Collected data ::
[Start of section]

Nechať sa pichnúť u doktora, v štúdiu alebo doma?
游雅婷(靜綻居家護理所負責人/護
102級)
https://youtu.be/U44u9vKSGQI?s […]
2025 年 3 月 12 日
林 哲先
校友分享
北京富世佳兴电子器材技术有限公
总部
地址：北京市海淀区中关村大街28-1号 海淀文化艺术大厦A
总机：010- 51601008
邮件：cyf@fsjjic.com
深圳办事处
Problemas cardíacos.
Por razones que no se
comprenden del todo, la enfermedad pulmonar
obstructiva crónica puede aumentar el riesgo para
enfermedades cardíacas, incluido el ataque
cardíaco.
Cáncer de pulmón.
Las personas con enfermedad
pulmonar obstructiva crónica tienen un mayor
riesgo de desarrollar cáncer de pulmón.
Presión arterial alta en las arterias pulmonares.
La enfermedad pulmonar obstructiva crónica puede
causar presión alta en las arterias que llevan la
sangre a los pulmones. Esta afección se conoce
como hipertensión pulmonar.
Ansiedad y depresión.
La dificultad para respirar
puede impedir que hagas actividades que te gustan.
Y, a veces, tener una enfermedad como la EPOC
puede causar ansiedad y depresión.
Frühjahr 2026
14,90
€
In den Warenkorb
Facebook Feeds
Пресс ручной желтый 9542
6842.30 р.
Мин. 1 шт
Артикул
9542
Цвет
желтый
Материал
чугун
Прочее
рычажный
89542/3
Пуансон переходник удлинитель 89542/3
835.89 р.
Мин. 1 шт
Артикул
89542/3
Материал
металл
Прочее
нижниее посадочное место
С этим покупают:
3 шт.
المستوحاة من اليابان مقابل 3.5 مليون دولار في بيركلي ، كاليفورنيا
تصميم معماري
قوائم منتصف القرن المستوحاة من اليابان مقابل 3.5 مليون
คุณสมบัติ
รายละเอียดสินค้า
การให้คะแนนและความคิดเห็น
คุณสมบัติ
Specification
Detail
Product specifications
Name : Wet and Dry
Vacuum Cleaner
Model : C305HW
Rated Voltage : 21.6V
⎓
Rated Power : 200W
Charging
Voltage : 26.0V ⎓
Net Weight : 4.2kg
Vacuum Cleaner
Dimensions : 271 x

[End of section]

Your instructions ::
Taking the line with "Пресс ручной желтый 9542" as the start and the last line of the data above as the end, write out those two lines and every line between them exactly, and only those.

Exercise result ::
Пресс ручной желтый 9542
6842.30 р.
Мин. 1 шт
Артикул
9542
Цвет
желтый
Материал
чугун
Прочее
рычажный
89542/3
Пуансон переходник удлинитель 89542/3
835.89 р.
Мин. 1 шт
Артикул
89542/3
Материал
металл
Прочее
нижниее посадочное место
С этим покупают:
3 шт.
المستوحاة من اليابان مقابل 3.5 مليون دولار في بيركلي ، كاليفورنيا
تصميم معماري
قوائم منتصف القرن المستوحاة من اليابان مقابل 3.5 مليون
คุณสมบัติ
รายละเอียดสินค้า
การให้คะแนนและความคิดเห็น
คุณสมบัติ
Specification
Detail
Product specifications
Name : Wet and Dry
Vacuum Cleaner
Model : C305HW
Rated Voltage : 21.6V
⎓
Rated Power : 200W
Charging
Voltage : 26.0V ⎓
Net Weight : 4.2kg
Vacuum Cleaner
Dimensions : 271 x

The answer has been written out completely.